Hay que reconocer que con la práctica se daban cada vez mejores golpizas. En urgencias, uno con un diente de menos y el otro con un esguince por una mala praxis al dar una patada, se acomodaron como pudieron entre un gitano encocado y una chavalas con problemas de género (?), el azul sofá de eskay de la sala de espera, atestada, no era más incomodo que sus propios sofás. La enfermera Sabrina estaba buena y no daba crédito. ¿Cómo se llevan ustedes ahora tan bien? Los hombres resolvemos así nuestras cuitas... Y una vez resueltas, todo es camaradería. Hay que anteponer las necesidades del Proyecto, Bella Sabrina. Usted, por un casual, ¿no tendrá teléfono? ¿El "proyecto"?, interrumpió Albert. ¡Sí! !Calla, Albert! La primera norma de nuestro proyecto debería ser no hablar de él. Oh, vale. Deberías haber hablado de esas normas antes de joder... Sabrina iba cosiendo el labio de Albert, no tan sorprendida como era de esperar. Y Albert, viendo que había cierto dolor en la expresión de su compinche literario, lo intentó distraer con las buenas nuevas: Casi tenemos editor. ¿Y eso?, dijo (muy mal por la condición de su boca inflada) Albert. Sí. ¿Sabes?, Albert dejó el mundo de la enseñanza y se pasó al editorial... La cara de Albert era un poema que destrozar con una buena crítica. Vamos, vamos, no seamos tan hipócritas: ya sabemos que el cinismo se puede evitar en Literatura; en la vida, no hay escapatoria ni dignidad. Eso es una verdad como un templo, apostilló Sabrina, que estaba buena pero no era tonta.
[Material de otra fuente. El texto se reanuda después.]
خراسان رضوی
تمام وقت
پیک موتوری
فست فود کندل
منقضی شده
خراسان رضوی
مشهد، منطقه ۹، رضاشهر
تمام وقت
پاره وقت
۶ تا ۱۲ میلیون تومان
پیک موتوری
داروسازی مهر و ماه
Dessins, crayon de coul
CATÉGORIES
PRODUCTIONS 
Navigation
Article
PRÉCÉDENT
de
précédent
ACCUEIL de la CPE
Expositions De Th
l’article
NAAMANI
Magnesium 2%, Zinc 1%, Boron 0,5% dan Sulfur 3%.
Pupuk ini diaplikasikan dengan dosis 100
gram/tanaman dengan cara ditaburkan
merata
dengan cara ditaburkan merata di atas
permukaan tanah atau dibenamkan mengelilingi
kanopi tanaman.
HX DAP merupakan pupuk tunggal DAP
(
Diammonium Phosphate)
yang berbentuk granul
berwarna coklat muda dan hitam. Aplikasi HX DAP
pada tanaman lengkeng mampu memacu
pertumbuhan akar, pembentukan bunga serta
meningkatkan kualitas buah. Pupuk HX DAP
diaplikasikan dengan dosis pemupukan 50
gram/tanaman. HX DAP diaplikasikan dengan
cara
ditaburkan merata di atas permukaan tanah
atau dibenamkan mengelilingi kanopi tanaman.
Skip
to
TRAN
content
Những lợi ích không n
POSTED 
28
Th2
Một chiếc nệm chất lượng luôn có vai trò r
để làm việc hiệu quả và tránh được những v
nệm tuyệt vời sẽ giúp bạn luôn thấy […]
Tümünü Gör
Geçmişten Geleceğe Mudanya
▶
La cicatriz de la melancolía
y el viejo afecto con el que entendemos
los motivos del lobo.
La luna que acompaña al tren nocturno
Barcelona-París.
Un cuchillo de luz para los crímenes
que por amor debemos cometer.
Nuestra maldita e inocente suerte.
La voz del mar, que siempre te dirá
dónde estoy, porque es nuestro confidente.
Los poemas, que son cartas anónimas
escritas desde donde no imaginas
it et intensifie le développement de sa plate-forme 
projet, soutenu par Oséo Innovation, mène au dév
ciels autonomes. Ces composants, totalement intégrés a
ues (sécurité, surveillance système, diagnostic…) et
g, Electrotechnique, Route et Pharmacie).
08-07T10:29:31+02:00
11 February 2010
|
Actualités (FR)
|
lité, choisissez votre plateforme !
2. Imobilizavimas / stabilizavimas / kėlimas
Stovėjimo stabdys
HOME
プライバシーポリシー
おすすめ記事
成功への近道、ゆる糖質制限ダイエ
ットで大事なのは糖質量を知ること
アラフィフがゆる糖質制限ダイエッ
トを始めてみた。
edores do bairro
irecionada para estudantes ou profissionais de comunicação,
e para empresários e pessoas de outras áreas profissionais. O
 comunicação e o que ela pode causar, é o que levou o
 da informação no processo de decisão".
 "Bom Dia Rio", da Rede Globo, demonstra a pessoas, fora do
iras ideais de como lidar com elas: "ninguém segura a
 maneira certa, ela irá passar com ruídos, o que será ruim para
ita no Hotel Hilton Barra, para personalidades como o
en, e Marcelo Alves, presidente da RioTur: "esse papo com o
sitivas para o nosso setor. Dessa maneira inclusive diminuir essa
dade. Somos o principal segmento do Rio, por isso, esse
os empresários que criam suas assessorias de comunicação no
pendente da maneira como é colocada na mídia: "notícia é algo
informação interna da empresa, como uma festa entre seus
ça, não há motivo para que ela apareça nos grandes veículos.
Resultó que Adita fue lesbiana durante un tiempo y que Lluis no lo supo hasta que el extranjero aquel publicó su reportaje sobre la familia. La importancia del caso era relativa. Lluis no percibía a Ada diferente, no se sentía distinto junto a ella, sobre ella, lejos o cerca de ella. No le pesaba menos el anillo y no pensaba en aquel pasado con excesivo desagrado, la verdad. Pero, respecto de su propia imagen, sí se percibía una especie halo de patetismo y cierto escozor que se acentuaba con el mero recuerdo de la existencia de familiares y conocidos. Era un apellido que no admitía sorpresas, concedió Albert. Pero el ver tan jodido a Lluis no le disgustaba. Se estaba acostumbrando a las putadas de Albert y, en este caso, la idea de Adita con Sylvia en la cama de los padres de Gabino seguramente ayudaría a seducir a Albert, que no tenía muy claro que aquello fuese publicable. Entiéndelo, Albert, --había dicho el muy gilipollas--, ahora que no tengo nada solo me queda mi prestigio literario,
El problema de fondo eran las discordancias. Habría que prever un tiempo de revisión y encima Sabrina no paraba de venir cada noche con comida y bebida y escotes y sarcasmos y retórica hospitalaria y, claro, distraía. Albert, encantado. Cada noche echaba un polvo y se estremecía. Pero Albert se estaba cansando de tanta intromisión y descuido. ¿Era Sabrina ahora parte de algo que no tenía nombre ni nunca estuvo acordado?